# Activity:
An exact, complete copy of the data that follows is needed.
★ ★ ★ ★ ★
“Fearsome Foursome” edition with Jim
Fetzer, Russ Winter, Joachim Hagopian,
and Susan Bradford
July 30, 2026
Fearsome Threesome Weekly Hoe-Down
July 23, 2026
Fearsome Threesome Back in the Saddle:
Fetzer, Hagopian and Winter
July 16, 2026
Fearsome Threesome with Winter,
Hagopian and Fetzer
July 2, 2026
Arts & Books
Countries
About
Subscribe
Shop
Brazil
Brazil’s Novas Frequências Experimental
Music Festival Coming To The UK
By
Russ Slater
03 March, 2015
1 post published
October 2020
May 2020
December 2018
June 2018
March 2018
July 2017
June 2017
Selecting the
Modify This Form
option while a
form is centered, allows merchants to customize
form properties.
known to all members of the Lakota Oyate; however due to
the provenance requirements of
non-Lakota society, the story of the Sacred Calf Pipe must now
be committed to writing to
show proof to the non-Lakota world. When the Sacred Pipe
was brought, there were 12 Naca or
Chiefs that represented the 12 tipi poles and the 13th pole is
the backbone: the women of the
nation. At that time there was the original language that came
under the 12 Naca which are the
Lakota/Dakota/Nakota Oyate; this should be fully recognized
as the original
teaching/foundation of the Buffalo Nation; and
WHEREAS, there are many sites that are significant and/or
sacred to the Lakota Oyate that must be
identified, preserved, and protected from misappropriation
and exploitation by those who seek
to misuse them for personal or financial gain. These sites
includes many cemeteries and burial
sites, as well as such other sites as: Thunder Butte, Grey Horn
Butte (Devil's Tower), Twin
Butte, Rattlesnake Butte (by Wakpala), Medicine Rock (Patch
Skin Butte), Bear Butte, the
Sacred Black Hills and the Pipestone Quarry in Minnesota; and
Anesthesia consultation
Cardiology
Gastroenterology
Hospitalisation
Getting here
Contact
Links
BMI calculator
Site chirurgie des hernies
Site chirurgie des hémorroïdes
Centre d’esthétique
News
★ ★ ★ ★ ★
# Answer to this exercise:
“Fearsome Foursome” edition with Jim
Fetzer, Russ Winter, Joachim Hagopian,
and Susan Bradford
July 30, 2026
Fearsome Threesome Weekly Hoe-Down
July 23, 2026
Fearsome Threesome Back in the Saddle:
Fetzer, Hagopian and Winter
July 16, 2026
Fearsome Threesome with Winter,
Hagopian and Fetzer
July 2, 2026
Arts & Books
Countries
About
Subscribe
Shop
Brazil
Brazil’s Novas Frequências Experimental
Music Festival Coming To The UK
By
Russ Slater
03 March, 2015
1 post published
October 2020
May 2020
December 2018
June 2018
March 2018
July 2017
June 2017
Selecting the
Modify This Form
option while a
form is centered, allows merchants to customize
form properties.
known to all members of the Lakota Oyate; however due to
the provenance requirements of
non-Lakota society, the story of the Sacred Calf Pipe must now
be committed to writing to
show proof to the non-Lakota world. When the Sacred Pipe
was brought, there were 12 Naca or
Chiefs that represented the 12 tipi poles and the 13th pole is
the backbone: the women of the
nation. At that time there was the original language that came
under the 12 Naca which are the
Lakota/Dakota/Nakota Oyate; this should be fully recognized
as the original
teaching/foundation of the Buffalo Nation; and
WHEREAS, there are many sites that are significant and/or
sacred to the Lakota Oyate that must be
identified, preserved, and protected from misappropriation
and exploitation by those who seek
to misuse them for personal or financial gain. These sites
includes many cemeteries and burial
sites, as well as such other sites as: Thunder Butte, Grey Horn
Butte (Devil's Tower), Twin
Butte, Rattlesnake Butte (by Wakpala), Medicine Rock (Patch
Skin Butte), Bear Butte, the
Sacred Black Hills and the Pipestone Quarry in Minnesota; and
Anesthesia consultation
Cardiology
Gastroenterology
Hospitalisation
Getting here
Contact
Links
BMI calculator
Site chirurgie des hernies
Site chirurgie des hémorroïdes
Centre d’esthétique
News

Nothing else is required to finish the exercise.